- [Exercise]:
Wherever pictures occur in the entries below, leave them out and retype the rest exactly.

[Saved entries]
______
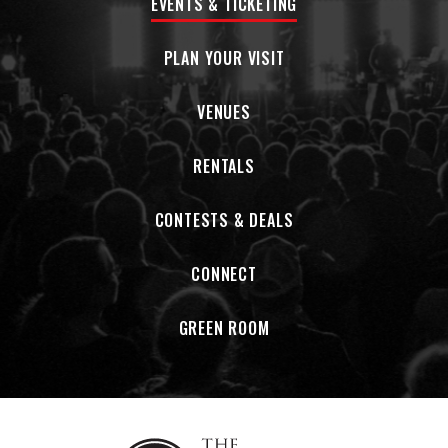
EVENTS & TICKETING
PLAN YOUR VISIT
VENUES
RENTALS
CONTESTS & DEALS
CONNECT
GREEN ROOM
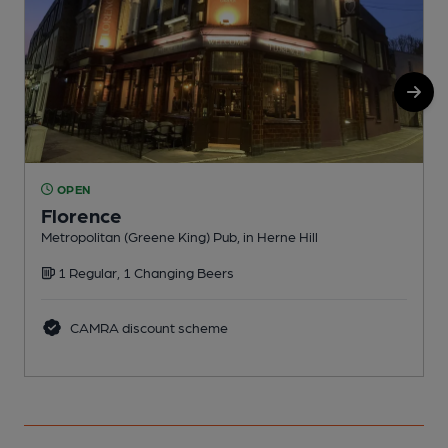
OPEN
Florence
Metropolitan (Greene King) Pub, in Herne Hill
F
1 Regular, 1 Changing Beers
CAMRA discount scheme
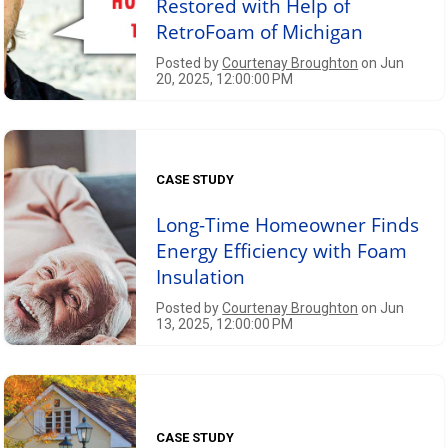
Restored with Help of
RetroFoam of Michigan
Posted by
Courtenay Broughton
on Jun
20, 2025, 12:00:00 PM
CASE STUDY
Long-Time Homeowner Finds
Energy Efficiency with Foam
Insulation
Posted by
Courtenay Broughton
on Jun
13, 2025, 12:00:00 PM
CASE STUDY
______
- [Response for this exercise]:
EVENTS & TICKETING
PLAN YOUR VISIT
VENUES
RENTALS
CONTESTS & DEALS
CONNECT
GREEN ROOM
OPEN
Florence
Metropolitan (Greene King) Pub, in Herne Hill
F
1 Regular, 1 Changing Beers
CAMRA discount scheme
Restored with Help of
RetroFoam of Michigan
Posted by
Courtenay Broughton
on Jun
20, 2025, 12:00:00 PM
CASE STUDY
Long-Time Homeowner Finds
Energy Efficiency with Foam
Insulation
Posted by
Courtenay Broughton
on Jun
13, 2025, 12:00:00 PM
CASE STUDY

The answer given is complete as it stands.